3.3 Calculating the Coefficients (\(a\) and \(b\))
To find the line, we use \(S_{xx}, S_{xy}\), and the means of the data (\(\bar{x}\) and \(\bar{y}\)).
Step 1: Calculate \(b\) (The Gradient)
The gradient \(b\) tells us how much \(y\) is expected to change for every one-unit increase in \(x\).
$$ b = \frac{S_{xy}}{S_{xx}} $$Memory Aid: The gradient \(b\) is determined by how x and y vary together (\(S_{xy}\)) relative to the spread of x (\(S_{xx}\)).
Step 2: Calculate \(a\) (The Y-Intercept)
The least squares regression line always passes through the mean point \((\bar{x}, \bar{y})\). We use this fact and our calculated \(b\) to find \(a\).
$$ a = \bar{y} - b\bar{x} $$Step-by-Step Example Process:
- Calculate the means \(\bar{x}\) and \(\bar{y}\). (Often provided, or easy via calculator).
- Calculate \(S_{xx}\) and \(S_{xy}\). (Usually provided in the question).

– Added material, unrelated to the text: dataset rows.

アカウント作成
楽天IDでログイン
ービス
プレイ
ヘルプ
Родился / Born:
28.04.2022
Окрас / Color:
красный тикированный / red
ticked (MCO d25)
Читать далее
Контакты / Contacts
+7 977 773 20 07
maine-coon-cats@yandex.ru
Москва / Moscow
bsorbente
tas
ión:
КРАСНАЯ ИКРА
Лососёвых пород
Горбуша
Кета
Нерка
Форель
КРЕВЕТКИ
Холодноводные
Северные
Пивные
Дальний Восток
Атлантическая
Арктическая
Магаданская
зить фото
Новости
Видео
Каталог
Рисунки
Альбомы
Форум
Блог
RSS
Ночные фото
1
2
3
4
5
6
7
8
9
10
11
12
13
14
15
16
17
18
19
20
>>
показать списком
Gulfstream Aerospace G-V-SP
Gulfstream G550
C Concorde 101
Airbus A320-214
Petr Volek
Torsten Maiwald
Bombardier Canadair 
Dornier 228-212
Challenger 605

- Use Step 1 formula to find \(b\).
- Use Step 2 formula to find \(a\).
- Write the final equation \(y = a + bx\).
3.4 Why the Distinction Matters: y on x vs. x on y
A very common trap in Further Maths is confusing which variable predicts which. The regression line of \(y\) on \(x\) is NOT the same as the regression line of \(x\) on \(y\).
- Regression of y on x: \(y = a + bx\). Used when x is the independent variable and we want to predict y. (Minimizes vertical errors).

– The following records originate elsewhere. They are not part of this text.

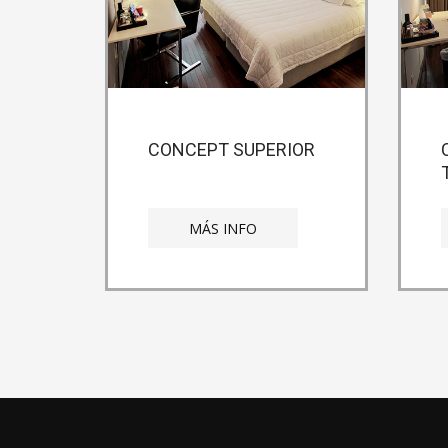
CONCEPT SUPERIOR
MÁS INFO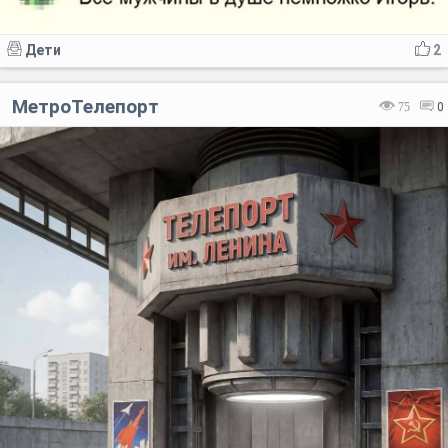
Дети
2
МетроТелепорт
75
0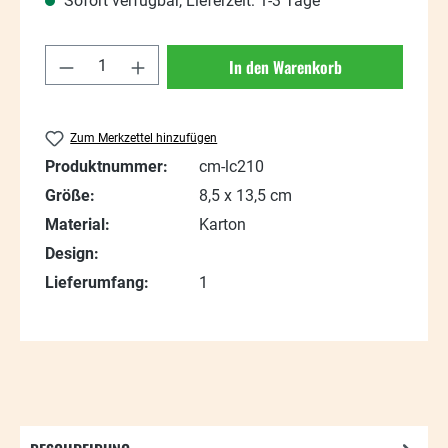
Sofort verfügbar, Lieferzeit: 1-3 Tage
Produkt Anzahl: Gib den gewünschten Wert
In den Warenkorb
Zum Merkzettel hinzufügen
Produktnummer:
cm-lc210
Größe:
8,5 x 13,5 cm
Material:
Karton
Design:
Lieferumfang:
1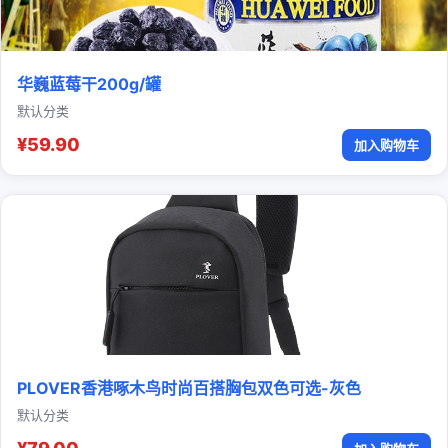
华巍蓝莓干200g/罐
默认分类
¥59.90
加入购物车
PLOVER香港啄木鸟时尚百搭胸包双色可选-灰色
默认分类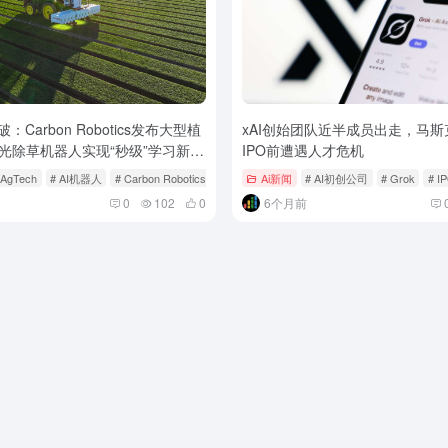
：Carbon Robotics发布大型植
xAI创始团队近半成员出走，马斯
光除草机器人实现“秒级”学习新杂
IPO前遭遇人才危机
 AgTech
# AI机器人
# Carbon Robotics
Ai新闻
# AI初创公司
# Grok
# I
0
102
0
6个月前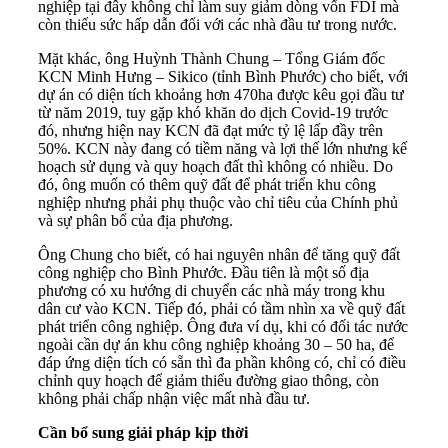
nghiệp tại đây không chỉ làm suy giảm dòng vốn FDI mà
còn thiếu sức hấp dẫn đối với các nhà đầu tư trong nước.
Mặt khác, ông Huỳnh Thành Chung – Tổng Giám đốc
KCN Minh Hưng – Sikico (tỉnh Bình Phước) cho biết, với
dự án có diện tích khoảng hơn 470ha được kêu gọi đầu tư
từ năm 2019, tuy gặp khó khăn do dịch Covid-19 trước
đó, nhưng hiện nay KCN đã đạt mức tỷ lệ lấp đầy trên
50%. KCN này đang có tiềm năng và lợi thế lớn nhưng kế
hoạch sử dụng và quy hoạch đất thì không có nhiều. Do
đó, ông muốn có thêm quỹ đất để phát triển khu công
nghiệp nhưng phải phụ thuộc vào chỉ tiêu của Chính phủ
và sự phân bổ của địa phương.
Ông Chung cho biết, có hai nguyên nhân để tăng quỹ đất
công nghiệp cho Bình Phước. Đầu tiên là một số địa
phương có xu hướng di chuyển các nhà máy trong khu
dân cư vào KCN. Tiếp đó, phải có tầm nhìn xa về quỹ đất
phát triển công nghiệp. Ông đưa ví dụ, khi có đối tác nước
ngoài cần dự án khu công nghiệp khoảng 30 – 50 ha, để
đáp ứng diện tích có sẵn thì đa phần không có, chỉ có điều
chỉnh quy hoạch để giảm thiểu đường giao thông, còn
không phải chấp nhận việc mất nhà đầu tư.
Cần bổ sung giải pháp kịp thời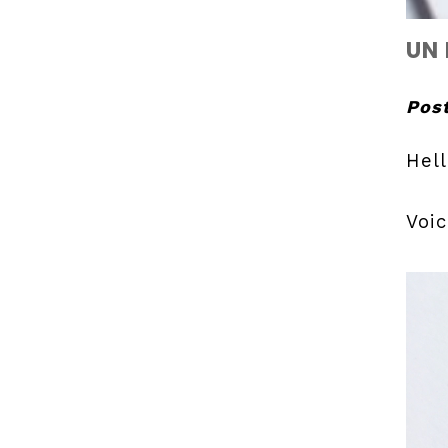
UN 
Post
Hell
Voic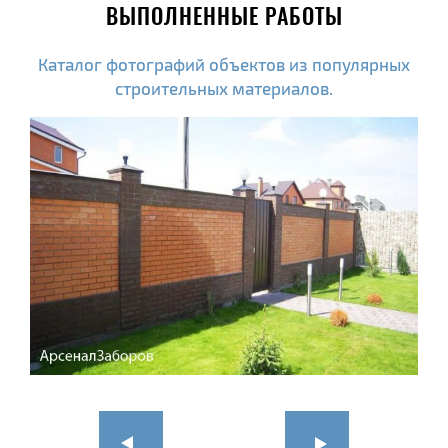
ВЫПОЛНЕННЫЕ РАБОТЫ
Каталог фотографий объектов из популярных
строительных материалов.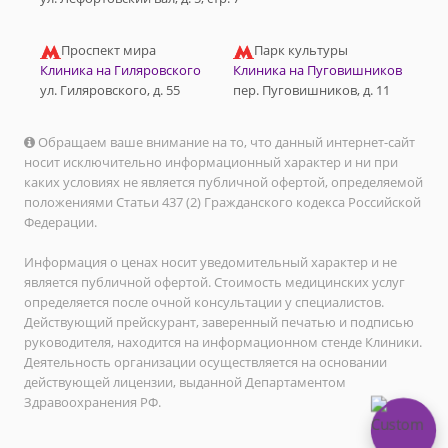
Проспект мира
Парк культуры
Клиника на Гиляровского
Клиника на Пуговишников
ул. Гиляровского, д. 55
пер. Пуговишников, д. 11
Обращаем ваше внимание на то, что данный интернет-сайт
носит исключительно информационный характер и ни при
каких условиях не является публичной офертой, определяемой
положениями Статьи 437 (2) Гражданского кодекса Российской
Федерации.
Информация о ценах носит уведомительный характер и не
является публичной офертой. Стоимость медицинских услуг
определяется после очной консультации у специалистов.
Действующий прейскурант, заверенный печатью и подписью
руководителя, находится на информационном стенде Клиники.
Деятельность организации осуществляется на основании
действующей лицензии, выданной Департаментом
Здравоохранения РФ.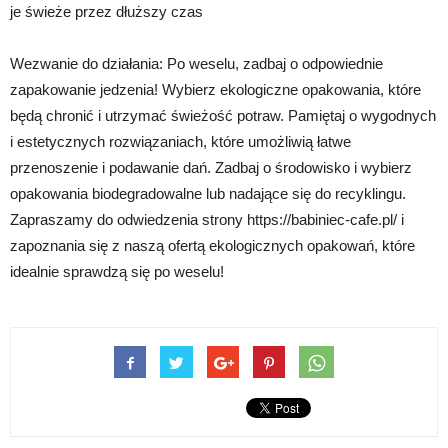
je świeże przez dłuższy czas
Wezwanie do działania: Po weselu, zadbaj o odpowiednie
zapakowanie jedzenia! Wybierz ekologiczne opakowania, które
będą chronić i utrzymać świeżość potraw. Pamiętaj o wygodnych
i estetycznych rozwiązaniach, które umożliwią łatwe
przenoszenie i podawanie dań. Zadbaj o środowisko i wybierz
opakowania biodegradowalne lub nadające się do recyklingu.
Zapraszamy do odwiedzenia strony https://babiniec-cafe.pl/ i
zapoznania się z naszą ofertą ekologicznych opakowań, które
idealnie sprawdzą się po weselu!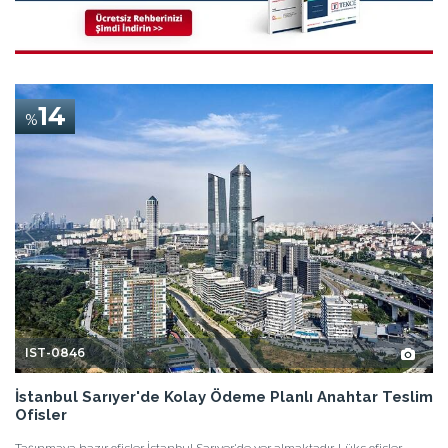
14
%
IST-0846
İstanbul Sarıyer'de Kolay Ödeme Planlı Anahtar Teslim
Ofisler
Taşınmaya hazır ofisler İstanbul Sarıyer'de yer almaktadır. Lüks ofisler,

- Regression of x on y: \(x = c + dy\). Used when y is the independent variable and we want to predict x. (Minimizes horizontal errors).

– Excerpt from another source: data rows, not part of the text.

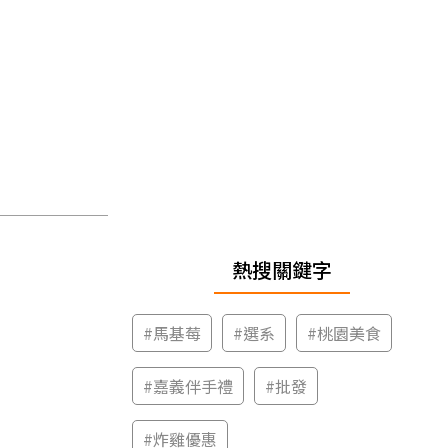
熱搜關鍵字
#
馬基莓
#
選系
#
桃園美食
#
嘉義伴手禮
#
批發
#
炸雞優惠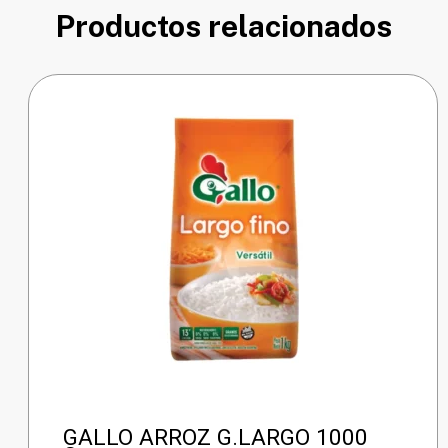
Productos relacionados
GALLO ARROZ G.LARGO 1000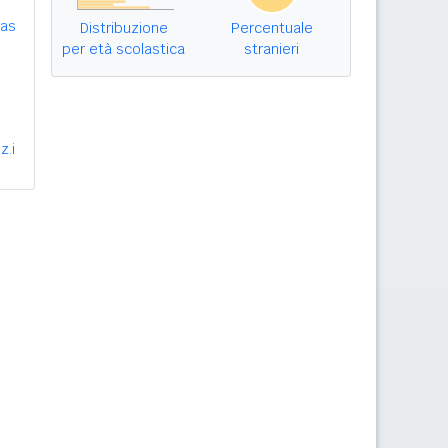
bas
Distribuzione
Percentuale
per età scolastica
stranieri
z.i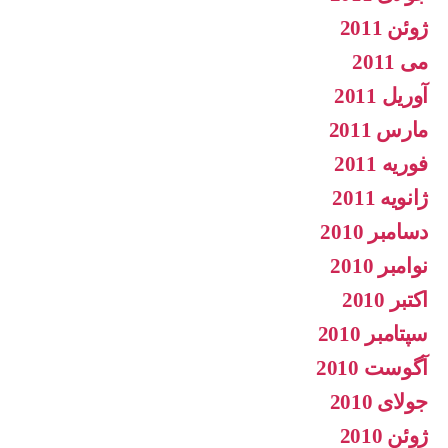
ژوئن 2011
می 2011
آوریل 2011
مارس 2011
فوریه 2011
ژانویه 2011
دسامبر 2010
نوامبر 2010
اکتبر 2010
سپتامبر 2010
آگوست 2010
جولای 2010
ژوئن 2010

If you are asked to predict the time spent studying (\(x\)) based on the score received (\(y\)), you must use the \(x\) on \(y\) line.
Crucial Note for Struggling Students
Always identify the dependent variable first! If you are predicting HEIGHT based on AGE, then HEIGHT is $y$ and AGE is $x$. Use $y = a + bx$. The formula for $b$ always has $S_{xx}$ in the denominator when you are predicting $y$ from $x$.
4. Using the Regression Line: Prediction and Limitations
Once you have the equation \(y = a + bx\), you can use it to estimate values.
4.1 Interpolation (Good Prediction)
Interpolation is making a prediction for the dependent variable \(y\) based on an independent value \(x\) that falls within the range of the original data used to create the line.
Example: If the original data used ages 5 to 15, predicting the height of a 10-year-old is interpolation. This is generally reliable.
4.2 Extrapolation (Bad Prediction)
Extrapolation is making a prediction for \(y\) based on an \(x\) value that falls outside the range of the original data.
Example: Using data from ages 5-15 to predict the height of a 40-year-old.
Warning! Extrapolation is dangerous because you are assuming the linear trend continues indefinitely, which is often false in real life. Relationships frequently break down or change form outside the observed range.
4.3 Reliability and Suitability
The reliability of any prediction depends on two things:
- Strength of Correlation (\(|r|\)): The closer \(|r|\) is to 1, the better the data fits the line, and the more reliable the prediction.
- Scope of Data (Interpolation vs. Extrapolation): Interpolation is usually reliable; extrapolation is usually unreliable.
Analogy: Imagine predicting your speed on a 10 km journey. If you used data from the first 5 km (interpolation), your prediction is likely good. If you used that data to predict your speed across the entire 300 km country (extrapolation), your prediction is likely wrong because the road conditions change!
Chapter Summary Checklist
- Can I interpret PMCC (\(r\)) in terms of strength and direction?
- Do I know that correlation does not imply causation?
- Can I calculate the coefficients \(a\) and \(b\) given \(S_{xx}\) and \(S_{xy}\)?
- Do I know the difference between the line of \(y\) on \(x\) and \(x\) on \(y\)?
- Can I identify if a prediction requires interpolation or extrapolation?
If you answered yes to all, you are ready for exam questions!
Good luck with your studying! You've successfully grasped the core concepts of statistical relationships.